A Santiago, hijo de Zebedeo, los Evangelios lo llaman Santiago el Mayor para distinguirlo de su homónimo, hijo de Alfeo y denominado el Menor, quien andando el tiempo fuera primer obispo de Jerusalén.
Por su parte, Jesús puso a los hermanos Juan y Santiago un curioso apodo, Boanerges, término arameo que significa «Hijo del Trueno», al parecer por el carácter impetuoso que compartían. Según el Evangelio de Lucas (9:51-56), los hijos de Zebedeo se enfadaron tanto cuando Jesús y su paupérrimo séquito no fueron recibidos en una aldea samaritana, que pidieron la caída de fuego celestial sobre quienes habían rechazado al Mesías. Un estallido de ira que les deparó la regañina del nazareno.

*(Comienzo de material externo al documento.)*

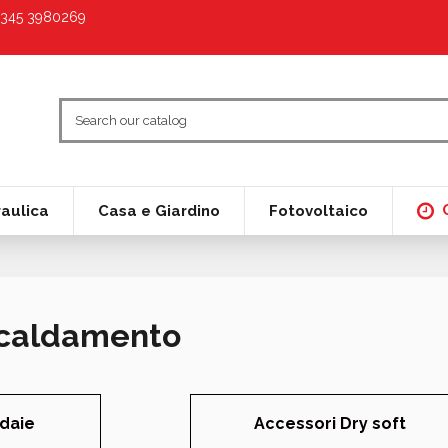
9 345 3980269
raulica
Casa e Giardino
Fotovoltaico
scaldamento
daie
Accessori Dry soft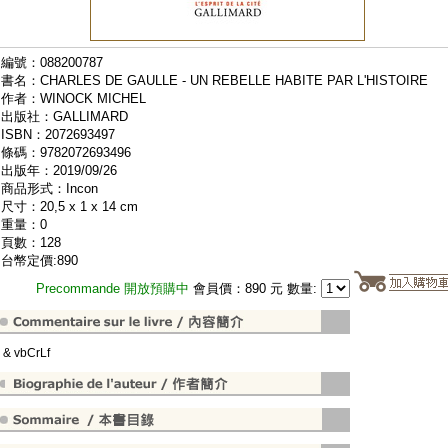
編號：088200787
書名：CHARLES DE GAULLE - UN REBELLE HABITE PAR L'HISTOIRE
作者：WINOCK MICHEL
出版社：GALLIMARD
ISBN：2072693497
條碼：9782072693496
出版年：2019/09/26
商品形式：Incon
尺寸：20,5 x 1 x 14 cm
重量：0
頁數：128
台幣定價:890
Precommande 開放預購中
會員價：890 元 數量:
" & vbCrLf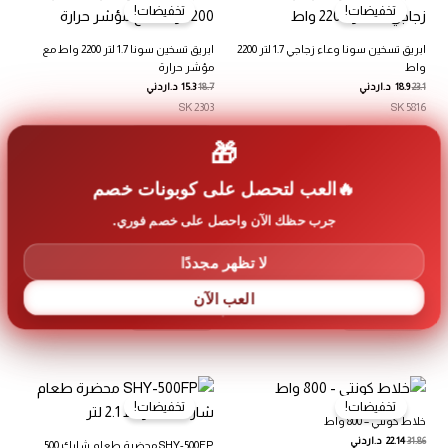
تخفيضات!
تخفيضات!
ابريق تسخين سونا وعاء زجاجي 1.7 لتر 2200
ابريق تسخين سونا 1.7 لتر 2200 واط مع
واط
مؤشر حرارة
23.1
18.9
د.اردني
18.7
15.3
د.اردني
SK 2303
SK 5816
إضافة إلى السلة
إضافة إلى السلة
🎁
العب لتحصل على كوبونات خصم
غير متوفر في المخزون
جرب حظك الآن واحصل على خصم فوري.
تخفيضات!
تخفيضات!
ماكينة تحضير قهوة كونتي – 11 أكواب
ماكينة تحضير قهوة كونتي – 11 أكواب
لا تظهر مجددًا
41.3
28.7
د.اردني
17.7
12.3
د.اردني
العب الآن
CM 3031 BS
CM 3032 BS
إضافة إلى السلة
قراءة المزيد
تخفيضات!
تخفيضات!
خلاط كونتي – 800 واط
31.86
22.14
د.اردني
SHY-500FP محضرة طعام شارك 500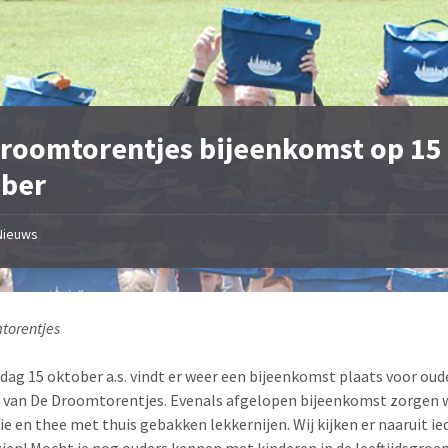
roomtorentjes bijeenkomst op 15
ober
Nieuws
torentjes
dag 15 oktober a.s. vindt er weer een bijeenkomst plaats voor oud
 van De Droomtorentjes. Evenals afgelopen bijeenkomst zorgen w
fie en thee met thuis gebakken lekkernijen. Wij kijken er naaruit i
zien! Mocht je nog ouders kennen met kinderen in de leeftijdsgroep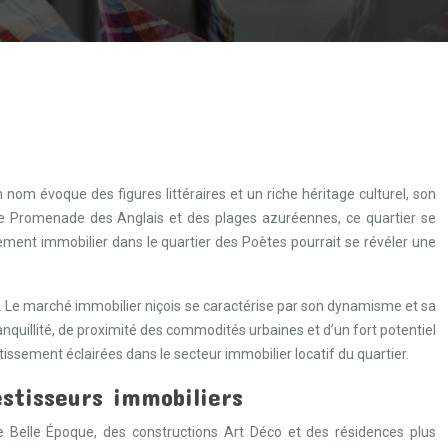
nom évoque des figures littéraires et un riche héritage culturel, son
ieuse Promenade des Anglais et des plages azuréennes, ce quartier se
ement immobilier dans le quartier des Poètes pourrait se révéler une
rs. Le marché immobilier niçois se caractérise par son dynamisme et sa
nquillité, de proximité des commodités urbaines et d’un fort potentiel
tissement éclairées dans le secteur immobilier locatif du quartier.
estisseurs immobiliers
 Belle Époque, des constructions Art Déco et des résidences plus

Santiago en la Leyenda áurea
Poco se sabe acerca de la vida del Patrono de España. Para empezar, su nombre original era más breve, el hebreo Jacob (como el legendario hijo de Isaac). Más tarde, el patronímico original fue castellanizado como Iago, y ampliado con la adición del apócope de santo (el «Sant» que lo precede).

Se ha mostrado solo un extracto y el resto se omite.